# Need help quick



## C1awHamm3r (Apr 13, 2005)

My brother in law is showing me how to change the brakes on my 93 240sx and he is having a lot of trouble. The piston that is suppose to compress so you can put the new pads and rotors on will not budge at all. We have tried bleeding the brake line and everything. We have taken the caliper all the way off and it is still giving us trouble. I would appreciate help quick.


----------



## ReVerm (Jan 13, 2003)

C1awHamm3r said:


> My brother in law is showing me how to change the brakes on my 93 240sx and he is having a lot of trouble. The piston that is suppose to compress so you can put the new pads and rotors on will not budge at all. We have tried bleeding the brake line and everything. We have taken the caliper all the way off and it is still giving us trouble. I would appreciate help quick.
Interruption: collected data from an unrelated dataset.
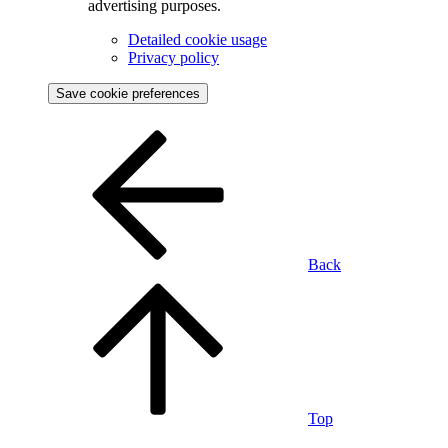
advertising purposes.
Detailed cookie usage
Privacy policy
Save cookie preferences
Back
Top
I donno if you got it already, but front brake pistons normally need to be compressed with a C clamp or a special tool (which essentially does the same thing. If it won't go in with a C clamp, the piston's probably seized and you will need to rebuild that caliper.

Rear calipers usually have a mechanism to retract the caliper. On many Nissan cars, you have to turn the piston itself using a pair of needle nose pliers.


----------



## C1awHamm3r (Apr 13, 2005)

Yeah figured it out after two hours and a couple of phone calls. Hell the front was easy. Thanks anyways.


----------